WHAT THE TASK ASKS:
Will you write out all the entries below exactly?

DATA FOR THE TASK:
################
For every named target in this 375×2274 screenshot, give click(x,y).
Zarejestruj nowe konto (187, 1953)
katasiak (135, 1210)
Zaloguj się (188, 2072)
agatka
################
ANSWER AREA:
For every named target in this 375×2274 screenshot, give click(x,y).
Zarejestruj nowe konto (187, 1953)
katasiak (135, 1210)
Zaloguj się (188, 2072)
agatka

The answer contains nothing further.